Page-level text extractions:
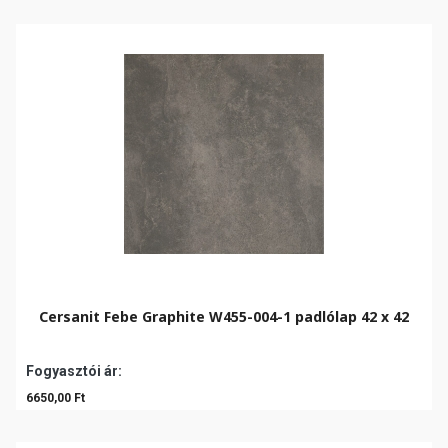
Cersanit Febe Graphite W455-004-1 padlólap 42 x 42
Fogyasztói ár:
6650,00 Ft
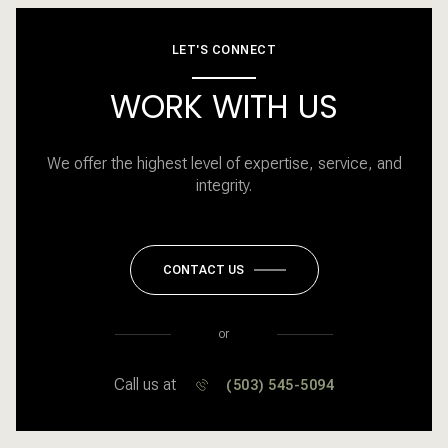
LET'S CONNECT
WORK WITH US
We offer the highest level of expertise, service, and
integrity.
CONTACT US
or
Call us at
(503) 545-5094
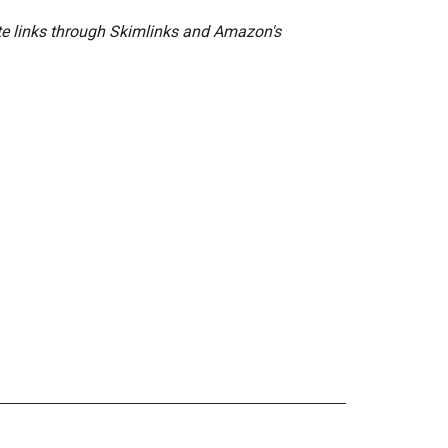
ate links through Skimlinks and Amazon's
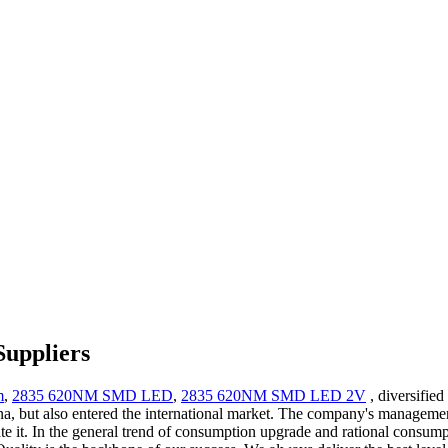
Suppliers
m
,
2835 620NM SMD LED
,
2835 620NM SMD LED 2V
, diversifie
na, but also entered the international market. The company's managemen
late it. In the general trend of consumption upgrade and rational cons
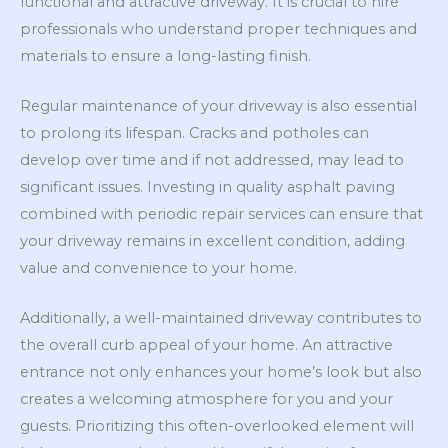
functional and attractive driveway. It is crucial to hire
professionals who understand proper techniques and
materials to ensure a long-lasting finish.
Regular maintenance of your driveway is also essential
to prolong its lifespan. Cracks and potholes can
develop over time and if not addressed, may lead to
significant issues. Investing in quality asphalt paving
combined with periodic repair services can ensure that
your driveway remains in excellent condition, adding
value and convenience to your home.
Additionally, a well-maintained driveway contributes to
the overall curb appeal of your home. An attractive
entrance not only enhances your home’s look but also
creates a welcoming atmosphere for you and your
guests. Prioritizing this often-overlooked element will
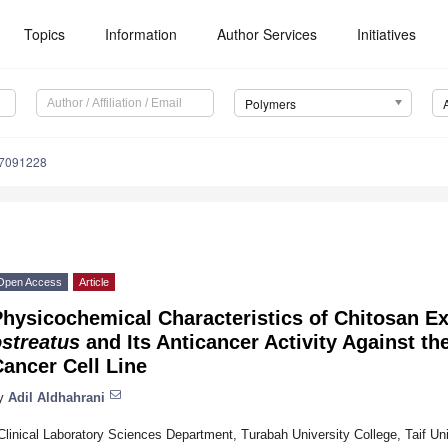
Topics
Information
Author Services
Initiatives
Polymers
17091228
Open Access
Article
Physicochemical Characteristics of Chitosan E
streatus
and Its Anticancer Activity Against 
ancer Cell Line
y
Adil Aldhahrani
Clinical Laboratory Sciences Department, Turabah University College, Taif Uni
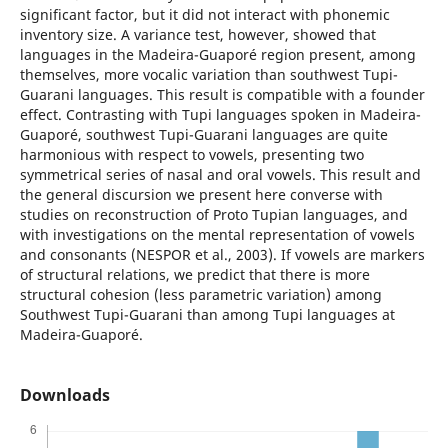
significant factor, but it did not interact with phonemic
inventory size. A variance test, however, showed that
languages in the Madeira-Guaporé region present, among
themselves, more vocalic variation than southwest Tupi-
Guarani languages. This result is compatible with a founder
effect. Contrasting with Tupi languages spoken in Madeira-
Guaporé, southwest Tupi-Guarani languages are quite
harmonious with respect to vowels, presenting two
symmetrical series of nasal and oral vowels. This result and
the general discursion we present here converse with
studies on reconstruction of Proto Tupian languages, and
with investigations on the mental representation of vowels
and consonants (NESPOR et al., 2003). If vowels are markers
of structural relations, we predict that there is more
structural cohesion (less parametric variation) among
Southwest Tupi-Guarani than among Tupi languages at
Madeira-Guaporé.
Downloads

_INSTRUCTIONS TO FOLLOW_
A single number is required: the count of lines in the data that include the string "your".

_EXERCISE RESULT_
6